Chapter 1

Be Like God

I don’t know if it was boredom or burden that got me to preach from Leviticus, but after 23 years of avoiding it, the time had come to face it. But where would I get some good sermon illustrations for sermons on animal sacrifice or skin infection? I know, what if I get recruit people from my urban, Protestant congregation to try living by the book of Leviticus for a month and see what happens? That should provide some stories to tell.

Here’s the opening paragraphs:

When you’ve been preaching as long as I have, sermons can start to sound a little redundant. Christ is born every Christmas. Christ is risen every Easter. We’re saved by grace most Sundays in between. I preach a lot of sermons about loving your neighbor—and some on loving your enemies. Although I like to light a little Old Testament hellfire and brimstone during the summer (with the steamy weather outside providing reinforcement), mostly I stick to the New Testament. The New Testament seems easier to understand. I typically reserve the Old Testament for Advent and Good Friday, along with some during Lent. A psalm might show up every now and then too. But I find congregations are happy enough hearing the story of Jesus over and over again.

We sometimes forget, however, that Jesus was Jewish; and whenever he preached “the Word of God,” he preached the Old Testament exclusively, since it was, after all, the only Testament at the time. The New Testament may seem to be easier to understand, but to fully understand what Jesus meant when he used words like unclean or holy or blood, you have to understand the Old Testament too. Jesus said that obedience to all of God’s law can be summed up by keeping the two greatest commandments: “Love the Lord your God” and “Love your neighbor as yourself” (Matt. 22:37, 40), both of which originate in the Old Testament. The apostles Paul and James went so far as to say that to “love your neighbor as yourself” counts for loving God too (Gal. 5:14; James 2:8; 1 John 4:20–21). Surprisingly, for such an important commandment, “Love your neighbor as yourself” shows up just one place in the entire Old Testament. You find it only in the book of Leviticus (19:18).

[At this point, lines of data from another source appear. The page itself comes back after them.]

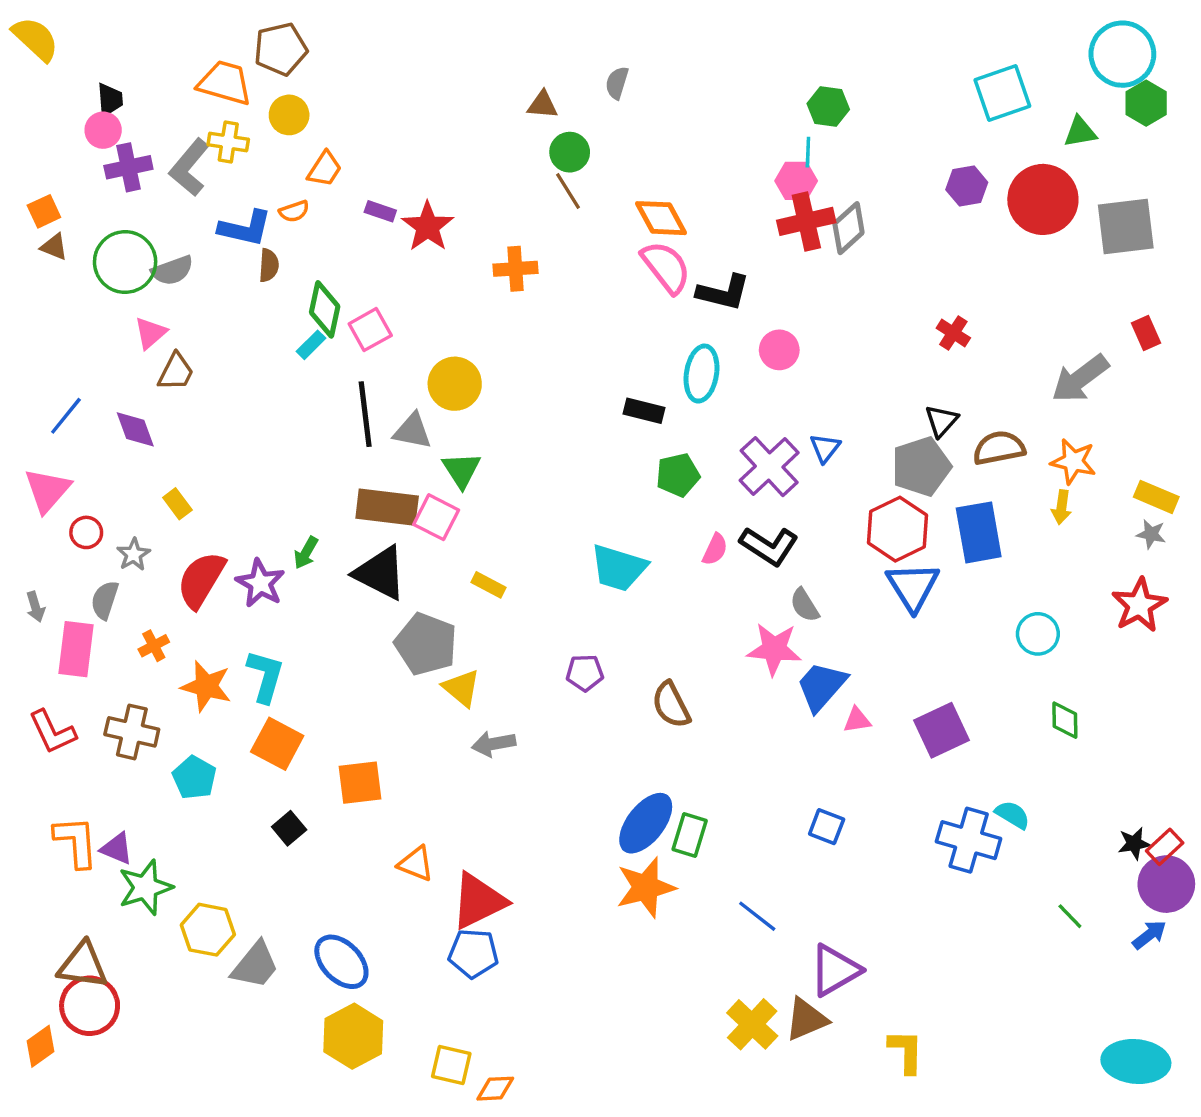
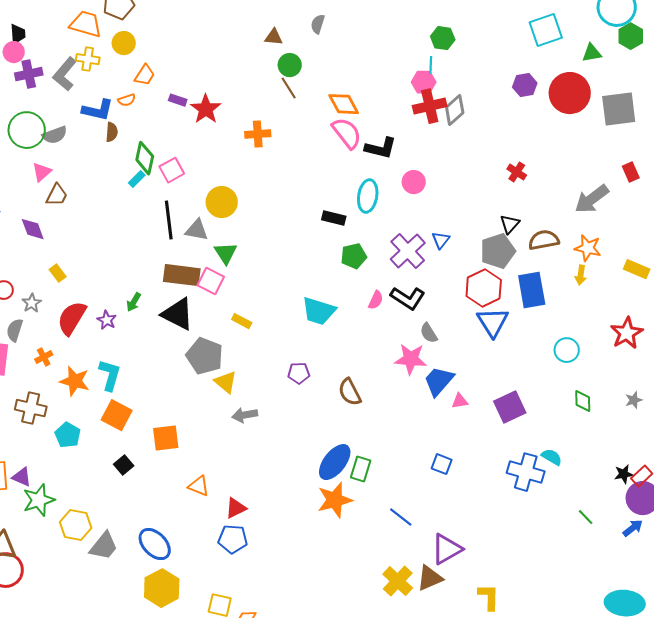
gray star: (1151, 534) -> (634, 400), moved, turned -30
purple star: (260, 583) -> (107, 320), size x0.7
red triangle: (478, 901) -> (236, 508), size x0.6

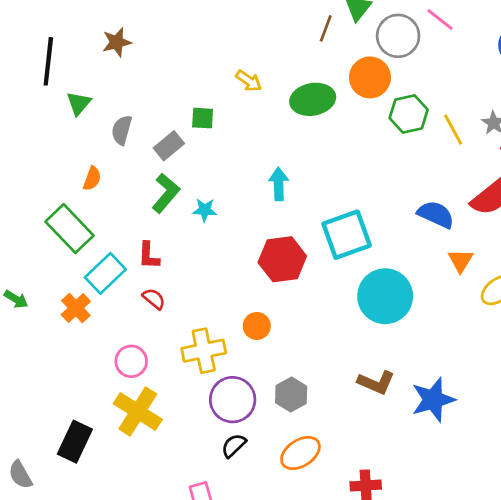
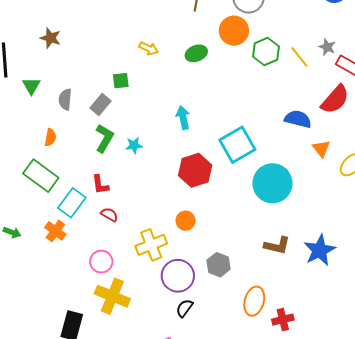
brown star: (117, 42) -> (50, 38), turned -30
green ellipse: (313, 99) -> (196, 53), size x0.7
orange ellipse: (300, 453) -> (254, 301), moved, turned -32

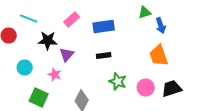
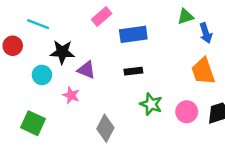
pink rectangle: (72, 20) -> (102, 17), moved
purple triangle: (67, 54) -> (86, 70), turned -49
cyan circle: (25, 68) -> (42, 75), moved
green square: (39, 98) -> (33, 123), moved

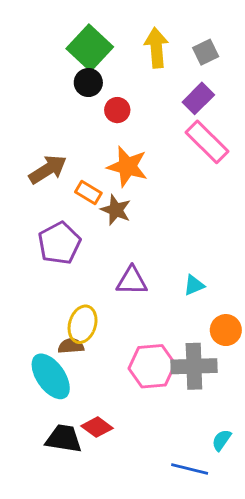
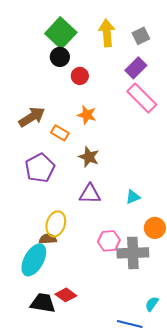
orange star: (127, 166) -> (87, 115), size x0.7
brown star: (116, 210) -> (89, 157), moved
pink hexagon: (152, 366) -> (109, 241), moved, size x0.7
cyan ellipse: (51, 376) -> (34, 260), turned 64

Mention the book of Leviticus to most people, and if they have ever heard of it, what comes to mind is that arcane tome of Torah devoted primarily to the proper (and gruesome) management of sin through animal sacrifice. Others may recall mind-numbing instructions on how to rightly handle infectious skin disease and mildew, along with a mishmash of seemingly random commandments about not mixing fibers and seeds and not sleeping with your stepmother or sister or nephew—commandments deemed either pointless or plain common sense.

Leviticus is that graveyard where read-through-the-Bible-in-a-year plans go to die. Skeptics know it as ammunition for homosexual haters or as a target for animal-rights activists. Many Jews regard it as awkward and outmoded. Its unfamiliar terms and references render it irrelevant for modern readers. To slog through all twenty-seven chapters can be unbelievably tedious.

Preaching about Jesus citing Leviticus is one thing. Preaching Leviticus itself is something else.